The United States Department of Commerce has proposed imposing tariffs of about 126 per cent on certain solar products from India, following the withdrawal of two Adani Group firms — Mundra Solar Energy and Mundra Solar PV — from an ongoing subsidy investigation. According to a preliminary report, their exit from the proceedings led to the application of “Adverse Facts Available” (AFA), a stringent measure used when respondents fail to cooperate, resulting in steep provisional duties on the sector.

The two companies had been designated as mandatory respondents in the probe. Their failure to submit required information within prescribed deadlines and their partial or complete non-response to the department’s questionnaire were cited as reasons for the punitive methodology. Under AFA, investigators are permitted to rely on the harshest assumptions when calculating subsidy margins. Industry sources indicated the matter is currently under legal consideration, and the companies have not issued a public response.

The Commerce Department’s preliminary findings allege that the firms exported large volumes of solar cells to the United States within a short timeframe while benefiting from multiple Indian government incentive schemes. These include the Advance Authorisation programme, Duty Free Import Authorisation, Duty Drawback, and the Export Promotion of Capital Goods scheme. Such programmes, when tied to export performance, often attract scrutiny under countervailing duty rules.

The investigation also highlights Washington’s concerns over the Indian solar industry’s reliance on Chinese inputs. The report notes that key components and investments linked to China mirror patterns seen in other Asian manufacturing hubs such as Cambodia, Malaysia, Thailand, and Vietnam. This dependence, US authorities argue, complicates efforts to ensure fair competition and raises questions about transnational subsidies embedded in supply chains.

Trade experts say the case became more severe after the Adani firms withdrew from the probe in late 2025. While other Indian manufacturers, including Waaree Energies, participated as interested parties, exporters not individually examined may still face the same preliminary duty rate. Analysts warn that export-linked incentives — including RoDTEP and duty remission schemes — remain vulnerable to countervailing action if they are deemed to provide unfair advantages.

The countervailing duty investigation was initiated in August last year after a petition by the Alliance for American Solar Manufacturing and Trade, a coalition representing US solar producers. At the request of the Indian government and the companies involved, the investigation period was revised to align with India’s fiscal year, covering April 2024 through March 2025 instead of the 2024 calendar year.

A key focus of the inquiry is whether critical inputs such as polysilicon, wafers, solar glass, aluminium frames, and junction boxes were sourced at below-market rates across borders. Experts caution that even if India modifies its domestic incentive structure, manufacturers relying heavily on imported Chinese components could continue to face countervailing duties.
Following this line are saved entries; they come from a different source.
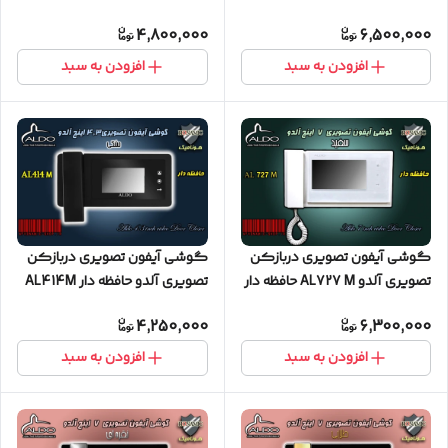
مشکی
ساده
4,800,000
6,500,000
افزودن به سبد
افزودن به سبد
گوشی آیفون تصویری دربازکن
گوشی آیفون تصویری دربازکن
تصویری آلدو AL727 M حافظه دار
تصویری آلدو حافظه دار AL414M
سفید
مشکی
4,250,000
6,300,000
افزودن به سبد
افزودن به سبد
The US market has become crucial for India’s solar exports. Imports from India were valued at nearly $793 million in 2024, more than nine times higher than in 2022. Government data show that over 90 per cent of India’s solar photovoltaic module exports between 2021 and 2024 were destined for the United States. This concentration heightens the sector’s vulnerability to regulatory shifts in Washington.

Ratings agencies warn that the proposed duties and policy uncertainty could reduce export volumes from India, which were estimated at around 3 gigawatts last year. If shipments are redirected to the domestic market, increased supply could put downward pressure on prices, affecting margins for local manufacturers. The episode underscores the fragile balance between export-led growth and the geopolitical risks shaping global clean energy supply chains.